→ Records supplied:
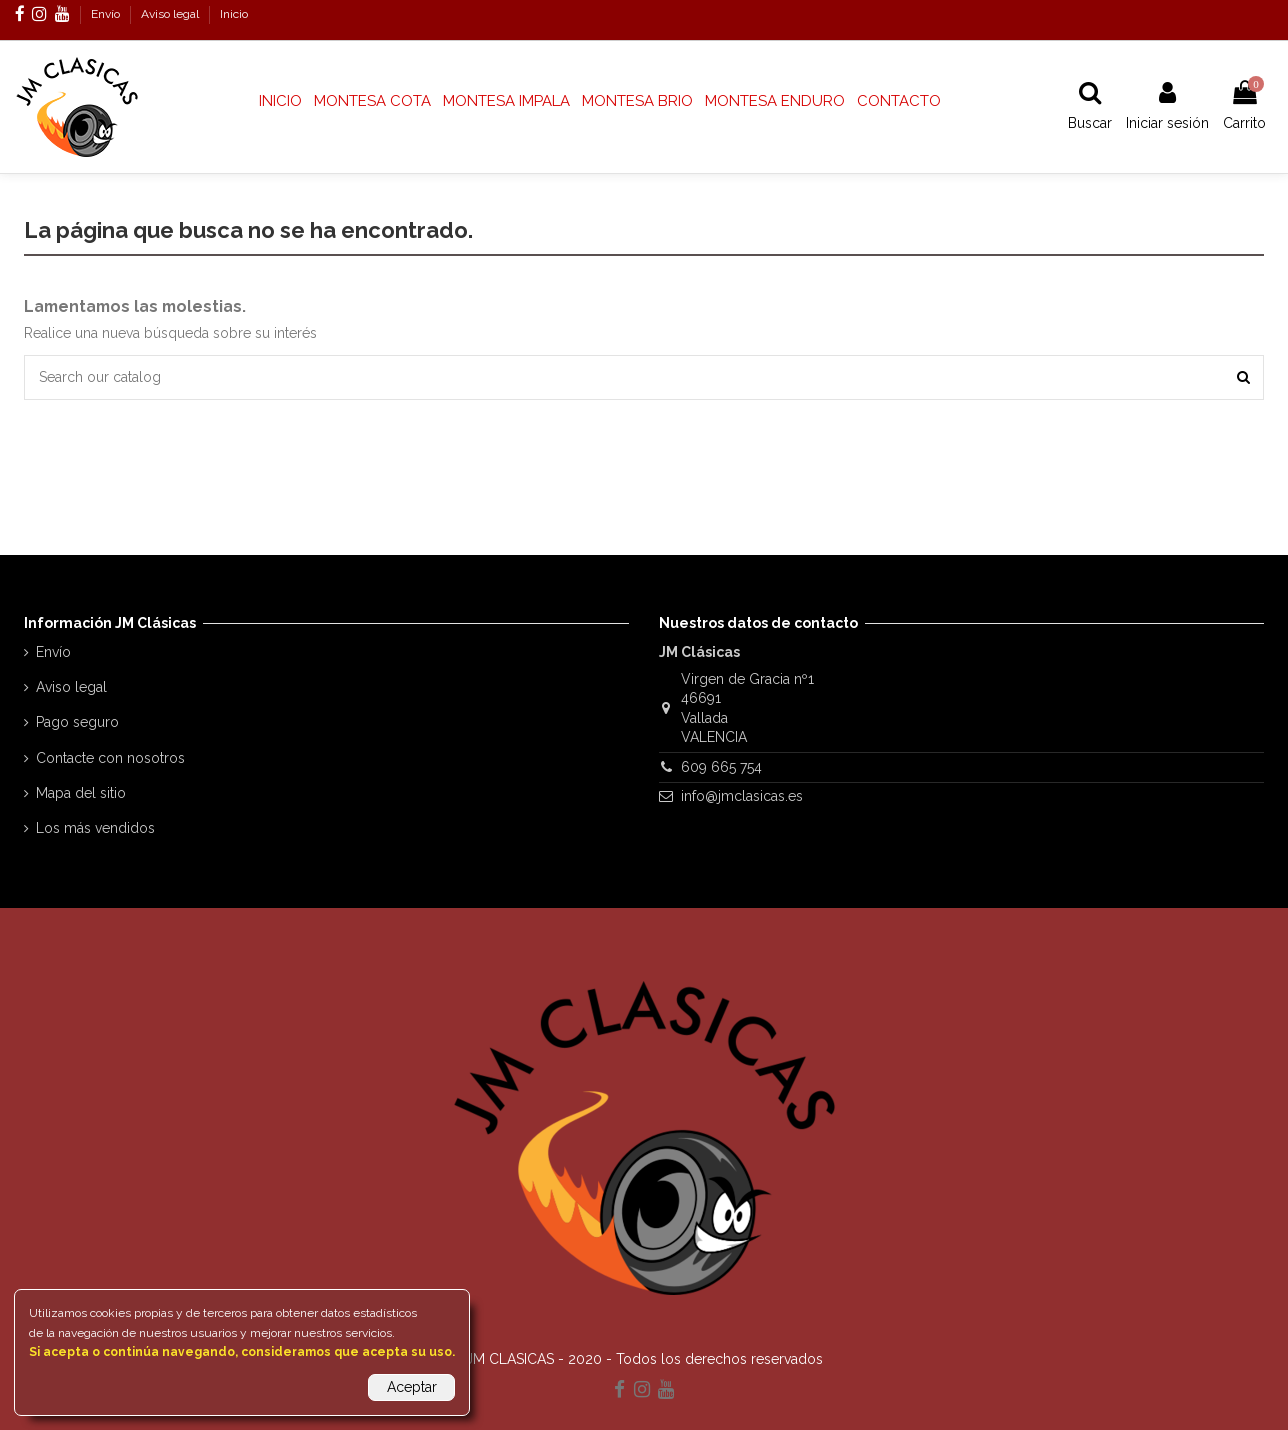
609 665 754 (721, 767)
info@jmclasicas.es (742, 796)
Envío (107, 14)
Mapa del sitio (81, 793)
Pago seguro (77, 722)
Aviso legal (171, 14)
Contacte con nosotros (110, 758)
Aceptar (412, 1387)
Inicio (234, 14)
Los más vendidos (95, 828)
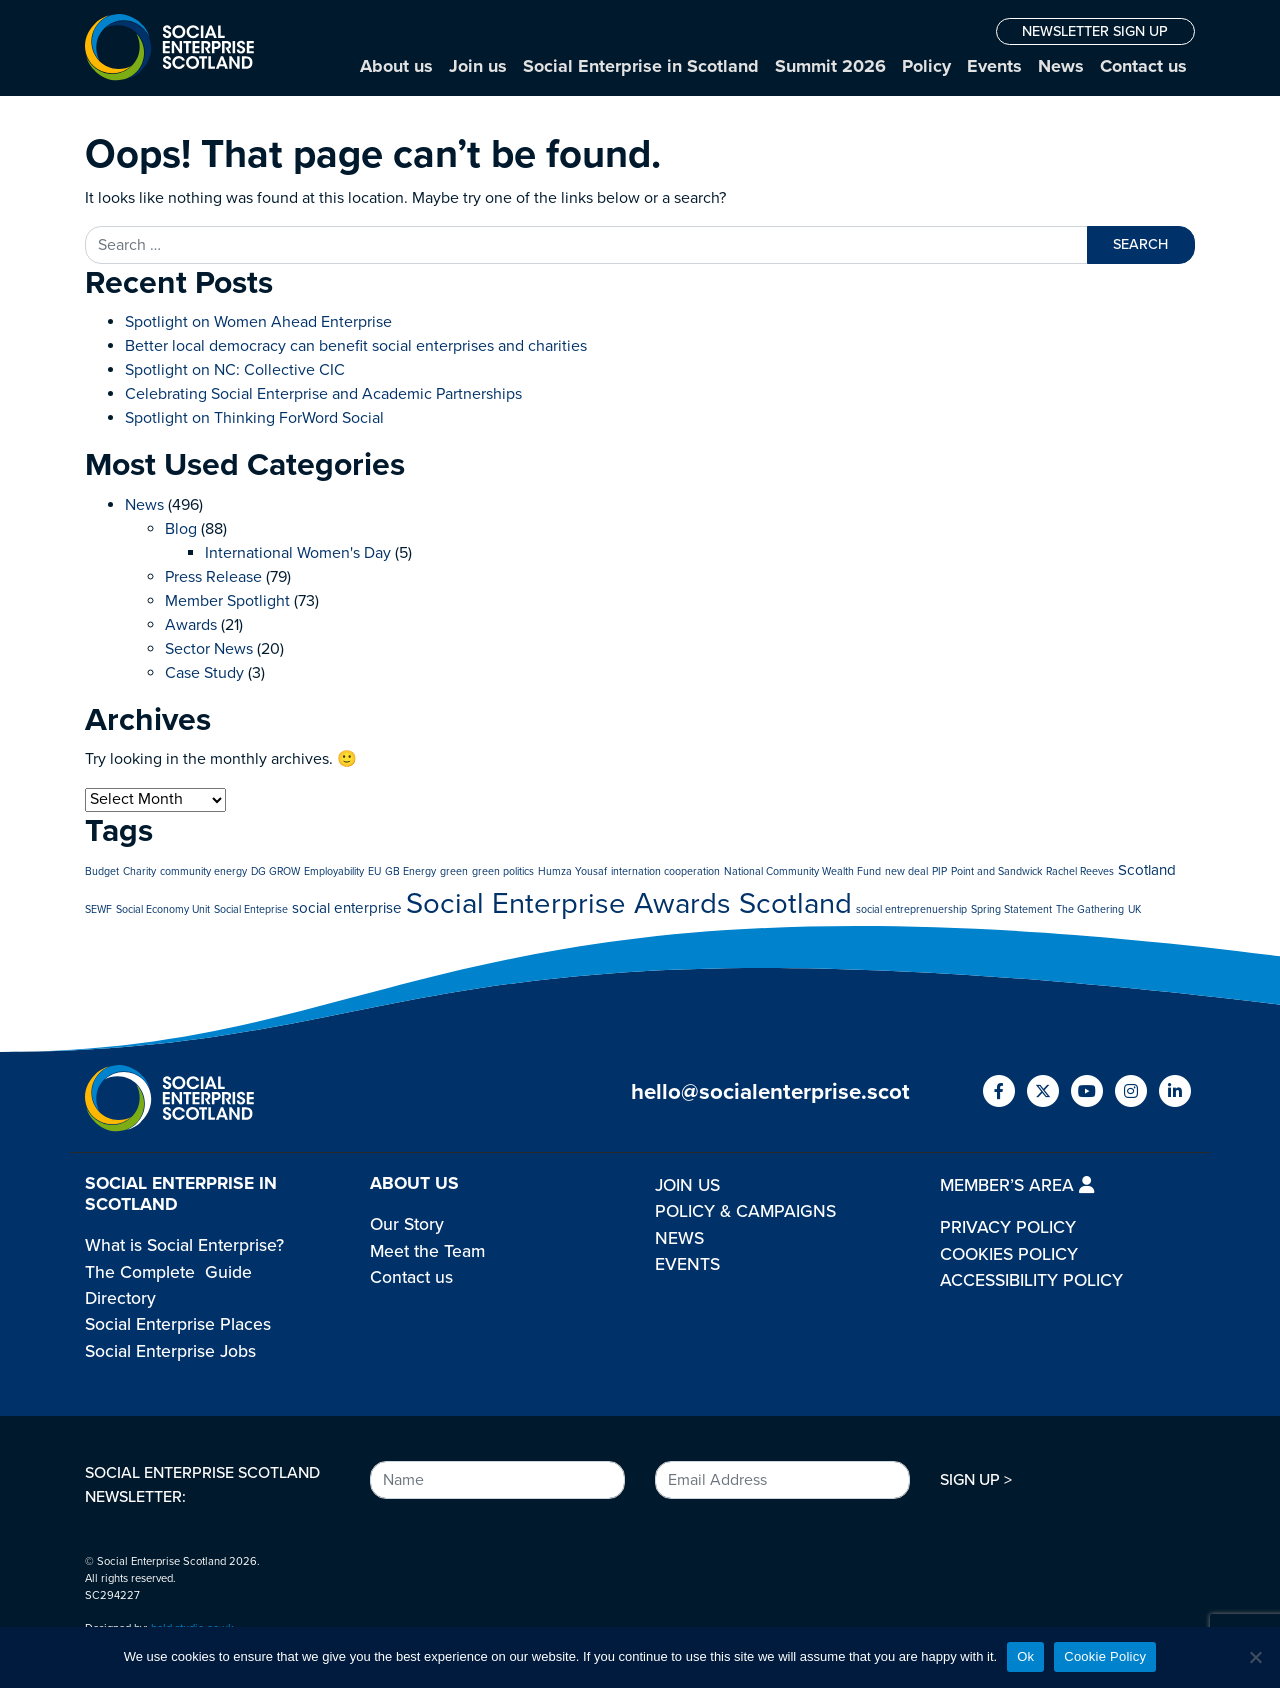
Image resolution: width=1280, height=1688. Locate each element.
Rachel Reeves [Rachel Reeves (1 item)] (1080, 871)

→ The task:
Once the pictures are set aside, give every line above again without alteration.

→ Response area:
609 665 754 (721, 767)
info@jmclasicas.es (742, 796)
Envío (107, 14)
Mapa del sitio (81, 793)
Pago seguro (77, 722)
Aviso legal (171, 14)
Contacte con nosotros (110, 758)
Aceptar (412, 1387)
Inicio (234, 14)
Los más vendidos (95, 828)
Image resolution: width=1280, height=1688. Locate each element.
Rachel Reeves [Rachel Reeves (1 item)] (1080, 871)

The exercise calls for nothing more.